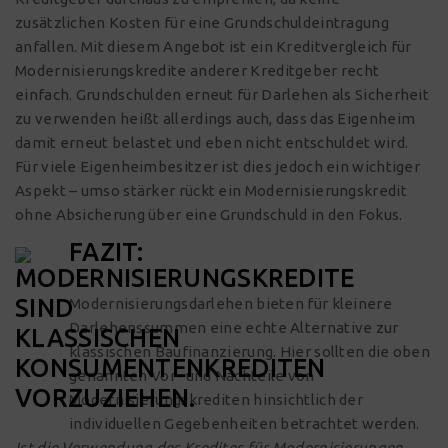
zusätzlichen Kosten für eine Grundschuldeintragung
anfallen. Mit diesem Angebot ist ein Kreditvergleich für
Modernisierungskredite anderer Kreditgeber recht
einfach. Grundschulden erneut für Darlehen als Sicherheit
zu verwenden heißt allerdings auch, dass das Eigenheim
damit erneut belastet und eben nicht entschuldet wird.
Für viele Eigenheimbesitzer ist dies jedoch ein wichtiger
Aspekt – umso stärker rückt ein Modernisierungskredit
ohne Absicherung über eine Grundschuld in den Fokus.
FAZIT:
Modernisierungsdarlehen
bieten für kleinere
Darlehenssummen eine echte Alternative zur
klassischen Baufinanzierung. Hier sollten die oben
genannten Vor- und Nachteile von
Modernisierungskrediten hinsichtlich der
individuellen Gegebenheiten betrachtet werden.
Ist die Verwendung des Kredites für Modernisierungen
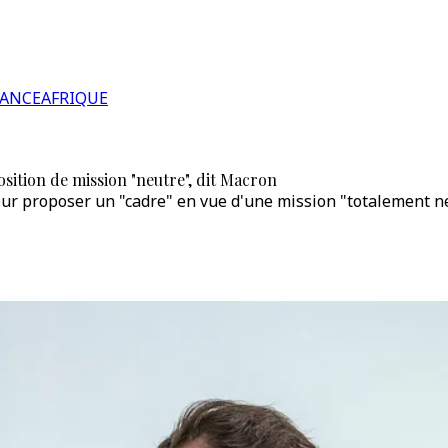
RANCE
AFRIQUE
osition de mission "neutre", dit Macron
our proposer un "cadre" en vue d'une mission "totalement ne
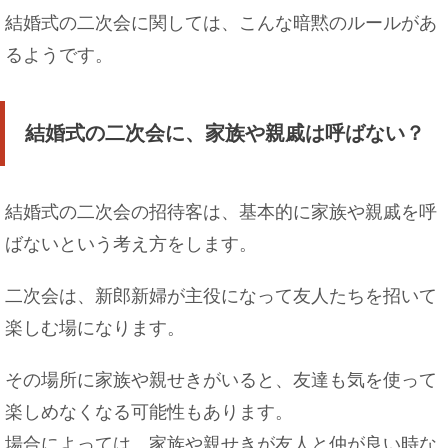
結婚式の二次会に関しては、こんな暗黙のルールがあ
るようです。
自転車通勤の交通費・・・雨で電車等を使った場
合について
結婚式の二次会に、家族や親戚は呼ばない？
カナヘビを初めて飼育する人は、与えるエサにつ
結婚式の二次会の招待客は、基本的に家族や親戚を呼
いて理解しよう
ばないという考え方をします。
二次会は、新郎新婦が主役になって友人たちを招いて
楽しむ場になります。
彼氏が体調不良だと言ってドタキャンしたけど、
嘘だった！
その場所に家族や親せきがいると、友達も気を使って
楽しめなくなる可能性もあります。
場合によっては、家族や親せきが友人と仲が良い時な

-- -- --

_TASK DESCRIPTION_
Every line above should be copied exactly; do not carry over the pictures.

_SOLUTION_
zusätzlichen Kosten für eine Grundschuldeintragung
anfallen. Mit diesem Angebot ist ein Kreditvergleich für
Modernisierungskredite anderer Kreditgeber recht
einfach. Grundschulden erneut für Darlehen als Sicherheit
zu verwenden heißt allerdings auch, dass das Eigenheim
damit erneut belastet und eben nicht entschuldet wird.
Für viele Eigenheimbesitzer ist dies jedoch ein wichtiger
Aspekt – umso stärker rückt ein Modernisierungskredit
ohne Absicherung über eine Grundschuld in den Fokus.
FAZIT:
Modernisierungsdarlehen
bieten für kleinere
Darlehenssummen eine echte Alternative zur
klassischen Baufinanzierung. Hier sollten die oben
genannten Vor- und Nachteile von
Modernisierungskrediten hinsichtlich der
individuellen Gegebenheiten betrachtet werden.
Ist die Verwendung des Kredites für Modernisierungen
RANCE
AFRIQUE
osition de mission "neutre", dit Macron
our proposer un "cadre" en vue d'une mission "totalement ne
結婚式の二次会に関しては、こんな暗黙のルールがあ
るようです。
自転車通勤の交通費・・・雨で電車等を使った場
合について
結婚式の二次会に、家族や親戚は呼ばない？
カナヘビを初めて飼育する人は、与えるエサにつ
結婚式の二次会の招待客は、基本的に家族や親戚を呼
いて理解しよう
ばないという考え方をします。
二次会は、新郎新婦が主役になって友人たちを招いて
楽しむ場になります。
彼氏が体調不良だと言ってドタキャンしたけど、
嘘だった！
その場所に家族や親せきがいると、友達も気を使って
楽しめなくなる可能性もあります。
場合によっては、家族や親せきが友人と仲が良い時な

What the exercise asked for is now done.